One of the others in this group is a colleague of mine from my academic department in SCT, and she's serving as one of my peer reviewers for my dissertation. Peer reviewing is part of the validation process that researchers use when conducting qualitative research. In a nutshell, she will read my data analysis and we'll have discussions about how I'm coming to the conclusions I'm reaching. If she doesn't see what I'm seeing in the data, then it's up to me either to explain to her where I'm seeing it, or to consider her advice and modify the conclusion I've reached. I've actually asked three of my colleagues to serve in this capacity, and I've been looking forward to getting to the point where I can run things by them. Well, that process started happening last Saturday night.
Peer Reviewer 1 asked me how things were going at our dinner, and before we left I sat down and tried to give her the overview. This was tough for me, as it was the first time I had verbalized any results of the study to anyone other than Wife. Even when I would speak about it with Wife, my words felt cryptic at best. The other couples listened in (tough not to do that evening, as there were only six of us plus a baby), so I felt like I really had to have my shit together for the first time.
In some ways I was just a blithering idiot, but in others I think this was a healthy exercise to endure. And, it's high time I'm at this point. I mean geez. This is my seventh year as a doc student.

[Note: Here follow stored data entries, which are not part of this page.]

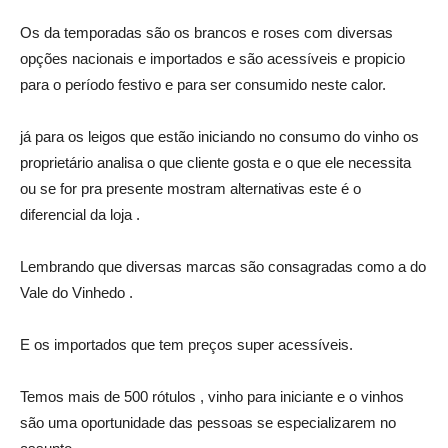
Os da temporadas são os brancos e roses com diversas
opções nacionais e importados e são acessíveis e propicio
para o período festivo e para ser consumido neste calor.
já para os leigos que estão iniciando no consumo do vinho os
proprietário analisa o que cliente gosta e o que ele necessita
ou se for pra presente mostram alternativas este é o
diferencial da loja .
Lembrando que diversas marcas são consagradas como a do
Vale do Vinhedo .
E os importados que tem preços super acessíveis.
Temos mais de 500 rótulos , vinho para iniciante e o vinhos
são uma oportunidade das pessoas se especializarem no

Even though I felt like a withering plant during this discussion, trying to get enough water to survive a drought, Peer Reviewer 1 and her husband (both professors now) said afterward that they thought the results were really interesting and that I should focus on getting something published from these data when all is said and done. That took my surprise - good surprise. I respect the opinion of this couple a great deal. I felt I really didn't have my words together very well, and yet I guess I was able to convey my thoughts well enough that others could understand what the hell I was trying to say.
Here's the thing: If they "got it" when my words were at such a primary level, then I think the process of telling the story of my 14 participants may actually, dare I say, turn out to be easy. Easy? I shudder to use that word. I shudder because I guess that I've had it drilled into me that only something rigorous and difficult is worthy of dissertation work. On the other hand, I suppose that if this were seven years ago when I started this doctoral process, I probably would consider this to be difficult. Maybe it's getting easier because I've been doing it for a long time. I guess this is supposed to happen.

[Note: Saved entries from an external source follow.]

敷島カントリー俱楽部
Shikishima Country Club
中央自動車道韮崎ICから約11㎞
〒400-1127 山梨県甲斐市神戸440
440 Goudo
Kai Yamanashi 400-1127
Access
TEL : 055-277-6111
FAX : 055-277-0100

OK, back to Saturday night. When Wife and I were driving home, I shared some of these thoughts with her like:
"It was too easy...I must be doing something wrong," I said.

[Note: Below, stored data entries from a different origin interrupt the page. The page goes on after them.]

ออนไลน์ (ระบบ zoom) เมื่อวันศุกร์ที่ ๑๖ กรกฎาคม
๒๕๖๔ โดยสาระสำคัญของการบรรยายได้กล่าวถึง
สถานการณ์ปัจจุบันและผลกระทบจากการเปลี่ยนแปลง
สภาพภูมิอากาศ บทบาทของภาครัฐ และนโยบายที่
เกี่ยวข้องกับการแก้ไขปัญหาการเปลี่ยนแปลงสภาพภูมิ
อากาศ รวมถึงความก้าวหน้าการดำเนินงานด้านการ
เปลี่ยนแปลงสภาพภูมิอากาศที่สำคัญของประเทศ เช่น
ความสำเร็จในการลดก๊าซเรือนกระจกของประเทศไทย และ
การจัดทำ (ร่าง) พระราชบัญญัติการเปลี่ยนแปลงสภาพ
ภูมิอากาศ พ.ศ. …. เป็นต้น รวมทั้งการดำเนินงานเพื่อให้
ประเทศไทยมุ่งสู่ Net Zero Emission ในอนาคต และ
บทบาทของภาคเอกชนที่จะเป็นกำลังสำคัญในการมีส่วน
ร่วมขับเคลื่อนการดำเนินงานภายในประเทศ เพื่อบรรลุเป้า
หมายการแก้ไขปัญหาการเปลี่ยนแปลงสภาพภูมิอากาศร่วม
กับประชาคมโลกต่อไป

BUMP BUMP. That was the sound of Wife hitting her head against the window (figuratively, not literally!), incredulous when listening to these words.
"I don't know when you're going to realize that none of this appears very easy to me," she said. "You are doing good work. When are you going to realize that? Will you recover from this impostor syndrome sometime soon?" I'm paraphrasing here. Some of these words went unsaid, but so much of the story was told in her facial expression, a combination of exasperation and sympathy that only a wife could have for a her husband (that's a compliment).
"Sorry. I don't know. I mean, yeah, I think I'll get over it soon," I said, with the world seeming to spin around.
I suppose this was a really good first experience with finally breaking that barrier of bringing these conclusions out in the open with people who's work I respect to no end. I'm just sorry my wife has to see me go through all this emotion to develop my personality as a researcher, or I dare say as a scholar. But the combination of her holding in frustration (well usually, haha) while still encouraging me along is something that helps me stay focused on moving forward.
Bottom line: I probably wouldn't have come this far if it were for you, Sweetie. Thank you (smooch).